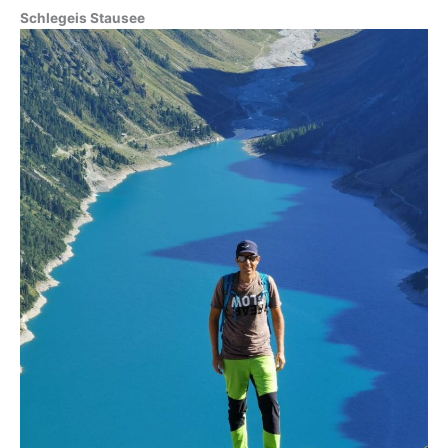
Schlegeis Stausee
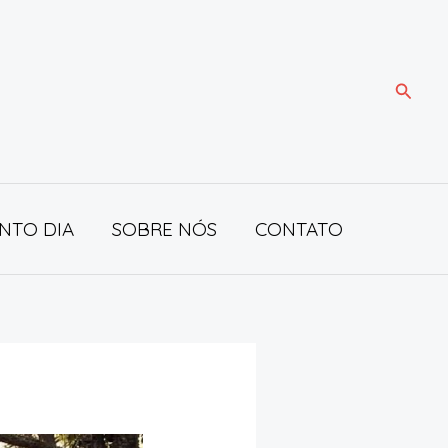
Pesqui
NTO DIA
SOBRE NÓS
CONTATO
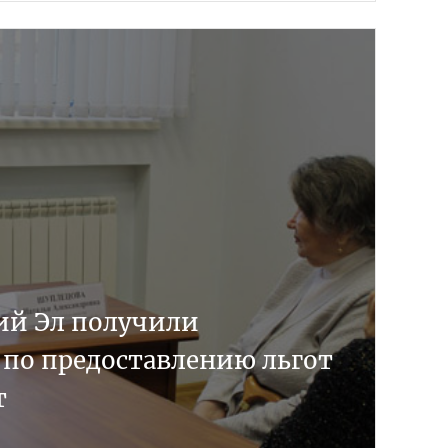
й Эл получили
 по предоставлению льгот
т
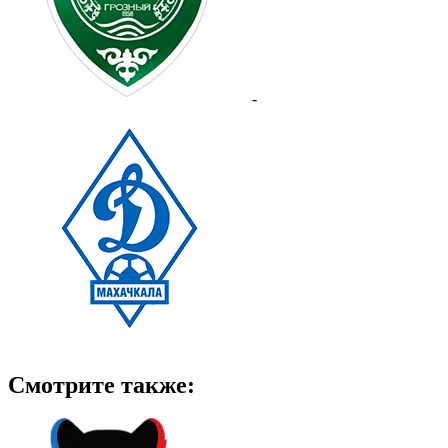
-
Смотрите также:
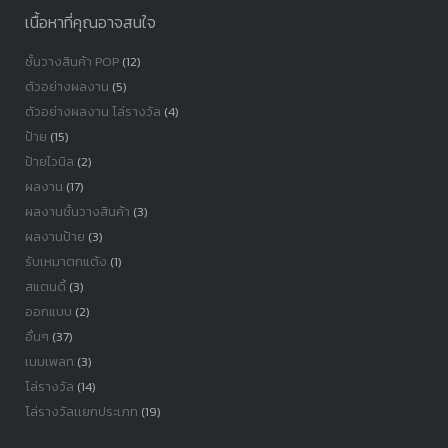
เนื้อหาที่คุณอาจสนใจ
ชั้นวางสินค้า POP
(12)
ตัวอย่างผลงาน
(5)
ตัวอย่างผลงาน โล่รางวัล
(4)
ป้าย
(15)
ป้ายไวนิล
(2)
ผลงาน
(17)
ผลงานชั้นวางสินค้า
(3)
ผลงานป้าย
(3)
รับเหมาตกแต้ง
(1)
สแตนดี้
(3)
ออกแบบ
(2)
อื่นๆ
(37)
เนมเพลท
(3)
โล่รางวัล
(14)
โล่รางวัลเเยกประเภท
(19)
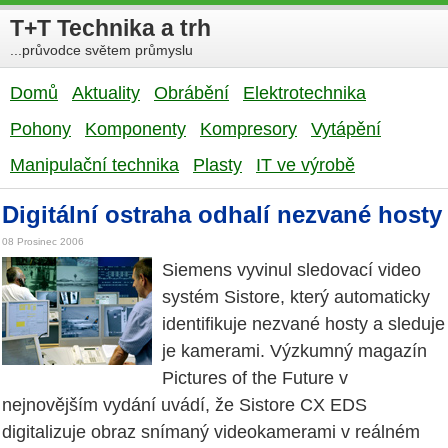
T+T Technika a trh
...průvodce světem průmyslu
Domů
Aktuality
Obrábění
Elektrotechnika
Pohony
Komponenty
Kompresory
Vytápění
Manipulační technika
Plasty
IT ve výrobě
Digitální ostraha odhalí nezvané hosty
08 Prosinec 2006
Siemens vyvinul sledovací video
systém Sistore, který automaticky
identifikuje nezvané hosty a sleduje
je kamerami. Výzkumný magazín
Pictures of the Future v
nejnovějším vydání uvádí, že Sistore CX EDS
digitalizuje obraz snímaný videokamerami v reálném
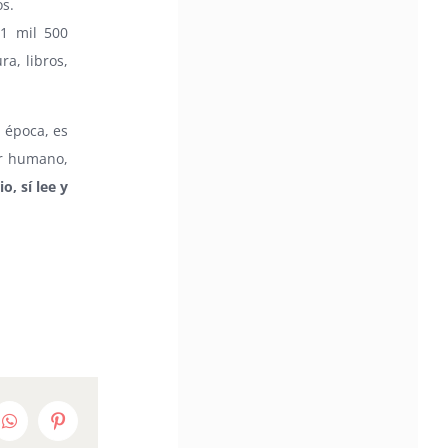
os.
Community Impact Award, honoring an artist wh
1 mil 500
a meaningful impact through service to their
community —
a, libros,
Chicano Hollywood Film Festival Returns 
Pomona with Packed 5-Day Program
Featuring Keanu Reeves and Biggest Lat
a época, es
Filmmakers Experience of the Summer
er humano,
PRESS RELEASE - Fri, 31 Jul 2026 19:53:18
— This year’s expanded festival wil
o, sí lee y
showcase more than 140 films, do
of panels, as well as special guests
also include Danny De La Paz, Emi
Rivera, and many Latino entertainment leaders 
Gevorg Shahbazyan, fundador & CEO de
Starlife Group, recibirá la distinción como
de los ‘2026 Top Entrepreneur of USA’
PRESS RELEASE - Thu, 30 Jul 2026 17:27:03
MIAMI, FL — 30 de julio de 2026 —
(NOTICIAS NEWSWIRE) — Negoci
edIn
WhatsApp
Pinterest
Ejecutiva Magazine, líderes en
::::::::
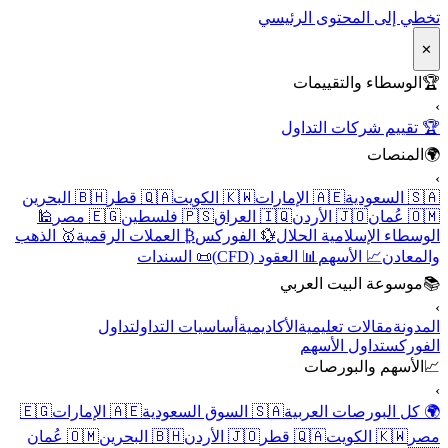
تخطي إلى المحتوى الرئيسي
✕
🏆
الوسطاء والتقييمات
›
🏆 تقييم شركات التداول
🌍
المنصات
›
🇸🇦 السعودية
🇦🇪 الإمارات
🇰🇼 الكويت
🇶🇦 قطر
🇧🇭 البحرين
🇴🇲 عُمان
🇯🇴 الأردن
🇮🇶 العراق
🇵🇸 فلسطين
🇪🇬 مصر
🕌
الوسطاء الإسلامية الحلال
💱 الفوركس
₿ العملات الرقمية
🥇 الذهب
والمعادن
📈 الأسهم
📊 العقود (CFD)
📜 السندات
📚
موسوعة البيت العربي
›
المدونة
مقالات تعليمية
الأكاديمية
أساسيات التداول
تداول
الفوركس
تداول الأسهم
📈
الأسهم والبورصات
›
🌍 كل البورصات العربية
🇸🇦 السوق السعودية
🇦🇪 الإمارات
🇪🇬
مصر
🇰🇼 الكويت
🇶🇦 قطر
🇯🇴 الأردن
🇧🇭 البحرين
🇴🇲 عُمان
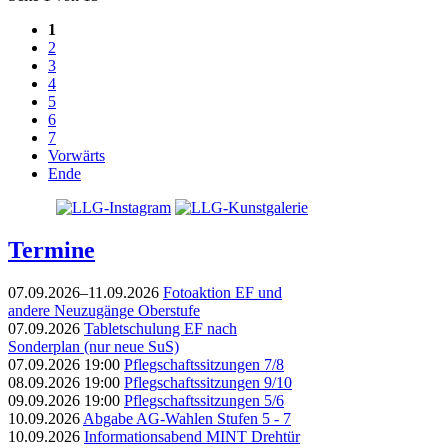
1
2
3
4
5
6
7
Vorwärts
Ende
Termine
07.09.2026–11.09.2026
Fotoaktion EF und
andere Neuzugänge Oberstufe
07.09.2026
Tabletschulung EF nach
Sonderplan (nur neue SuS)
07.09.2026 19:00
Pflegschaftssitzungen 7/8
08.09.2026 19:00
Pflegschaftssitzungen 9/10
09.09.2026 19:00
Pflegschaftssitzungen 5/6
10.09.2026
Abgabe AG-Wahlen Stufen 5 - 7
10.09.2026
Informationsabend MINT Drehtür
::::::::
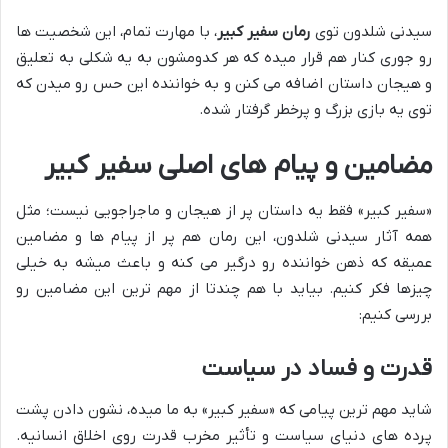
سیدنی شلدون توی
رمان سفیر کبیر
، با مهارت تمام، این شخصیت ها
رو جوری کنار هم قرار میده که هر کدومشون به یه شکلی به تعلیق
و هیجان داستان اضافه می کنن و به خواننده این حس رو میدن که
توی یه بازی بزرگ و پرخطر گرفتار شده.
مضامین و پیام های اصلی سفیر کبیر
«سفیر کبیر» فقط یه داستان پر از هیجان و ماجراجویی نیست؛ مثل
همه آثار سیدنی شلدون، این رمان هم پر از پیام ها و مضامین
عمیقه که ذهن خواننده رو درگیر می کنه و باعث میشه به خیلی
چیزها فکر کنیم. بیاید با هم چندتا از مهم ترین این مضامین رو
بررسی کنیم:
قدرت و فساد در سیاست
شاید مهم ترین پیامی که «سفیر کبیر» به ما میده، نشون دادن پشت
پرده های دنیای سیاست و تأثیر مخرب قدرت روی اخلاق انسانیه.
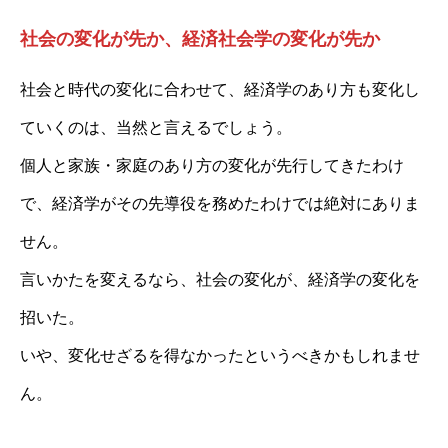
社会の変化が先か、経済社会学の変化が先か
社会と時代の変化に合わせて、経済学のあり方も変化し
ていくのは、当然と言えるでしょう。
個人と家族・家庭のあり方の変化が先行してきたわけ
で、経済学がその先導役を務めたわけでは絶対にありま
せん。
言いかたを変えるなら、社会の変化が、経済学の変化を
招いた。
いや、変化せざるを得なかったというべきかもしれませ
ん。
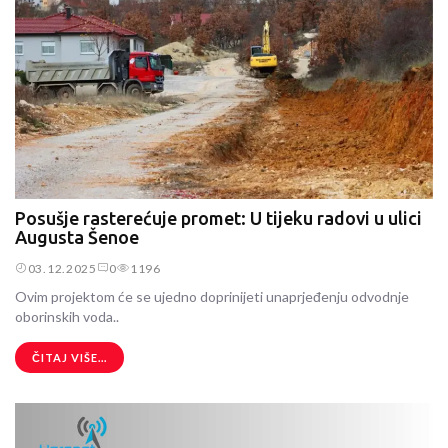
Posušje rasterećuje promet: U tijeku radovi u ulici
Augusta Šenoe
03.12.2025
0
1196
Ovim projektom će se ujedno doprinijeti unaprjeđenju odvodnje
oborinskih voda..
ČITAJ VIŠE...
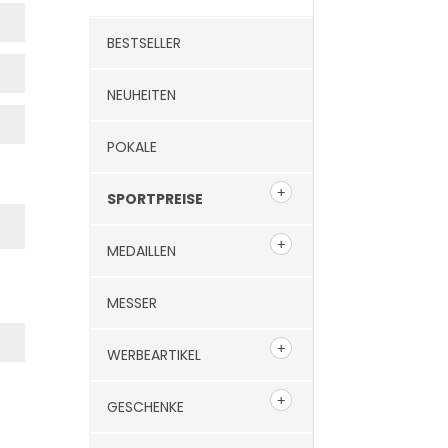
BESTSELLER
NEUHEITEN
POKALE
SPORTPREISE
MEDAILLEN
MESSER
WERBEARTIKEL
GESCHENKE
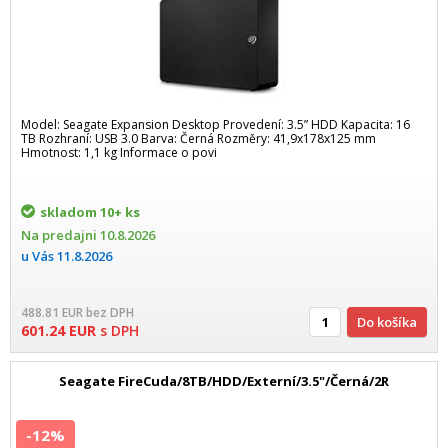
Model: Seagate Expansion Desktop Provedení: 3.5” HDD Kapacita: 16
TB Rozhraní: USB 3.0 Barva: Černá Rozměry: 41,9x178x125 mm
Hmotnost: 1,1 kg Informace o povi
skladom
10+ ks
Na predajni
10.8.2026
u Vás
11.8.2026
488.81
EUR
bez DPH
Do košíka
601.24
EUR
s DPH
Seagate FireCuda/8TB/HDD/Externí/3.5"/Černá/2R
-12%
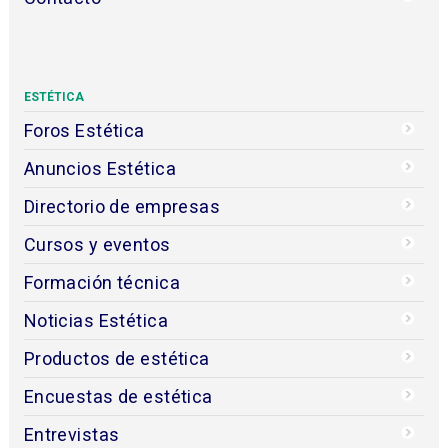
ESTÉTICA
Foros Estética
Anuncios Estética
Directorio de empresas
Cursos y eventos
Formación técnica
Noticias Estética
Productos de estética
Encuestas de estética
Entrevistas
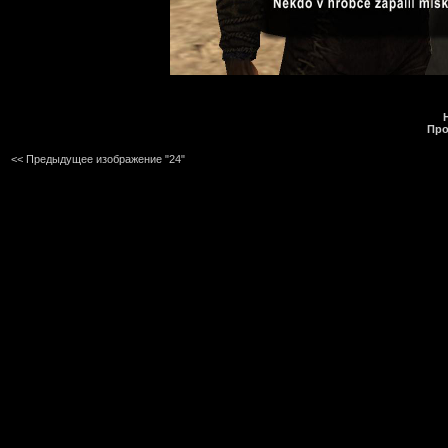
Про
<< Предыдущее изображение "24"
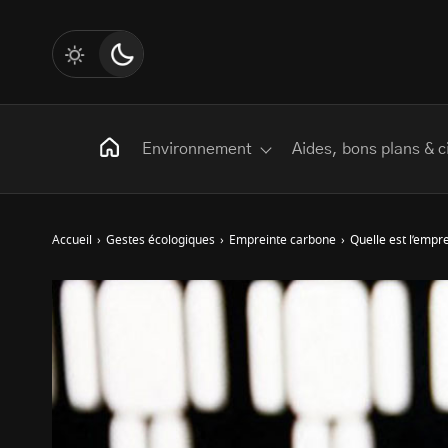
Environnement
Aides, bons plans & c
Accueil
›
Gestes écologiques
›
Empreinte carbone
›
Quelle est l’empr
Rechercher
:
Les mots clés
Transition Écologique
::::::::
Pictures excluded, reproduce only the part above that opens with the line holding "Schlegeis Stausee" and closes with the line holding "also include Danny De La Paz, Emi", exactly as written.

• _Answer section_
Schlegeis Stausee
Pesqui
NTO DIA
SOBRE NÓS
CONTATO
й Эл получили
 по предоставлению льгот
т
-
Смотрите также:
เนื้อหาที่คุณอาจสนใจ
ชั้นวางสินค้า POP
(12)
ตัวอย่างผลงาน
(5)
ตัวอย่างผลงาน โล่รางวัล
(4)
ป้าย
(15)
ป้ายไวนิล
(2)
ผลงาน
(17)
ผลงานชั้นวางสินค้า
(3)
ผลงานป้าย
(3)
รับเหมาตกแต้ง
(1)
สแตนดี้
(3)
ออกแบบ
(2)
อื่นๆ
(37)
เนมเพลท
(3)
โล่รางวัล
(14)
โล่รางวัลเเยกประเภท
(19)
T+T Technika a trh
...průvodce světem průmyslu
Domů
Aktuality
Obrábění
Elektrotechnika
Pohony
Komponenty
Kompresory
Vytápění
Manipulační technika
Plasty
IT ve výrobě
Digitální ostraha odhalí nezvané hosty
08 Prosinec 2006
Siemens vyvinul sledovací video
systém Sistore, který automaticky
identifikuje nezvané hosty a sleduje
je kamerami. Výzkumný magazín
Pictures of the Future v
nejnovějším vydání uvádí, že Sistore CX EDS
digitalizuje obraz snímaný videokamerami v reálném
os.
Community Impact Award, honoring an artist wh
1 mil 500
a meaningful impact through service to their
community —
a, libros,
Chicano Hollywood Film Festival Returns 
Pomona with Packed 5-Day Program
Featuring Keanu Reeves and Biggest Lat
a época, es
Filmmakers Experience of the Summer
er humano,
PRESS RELEASE - Fri, 31 Jul 2026 19:53:18
— This year’s expanded festival wil
o, sí lee y
showcase more than 140 films, do
of panels, as well as special guests
also include Danny De La Paz, Emi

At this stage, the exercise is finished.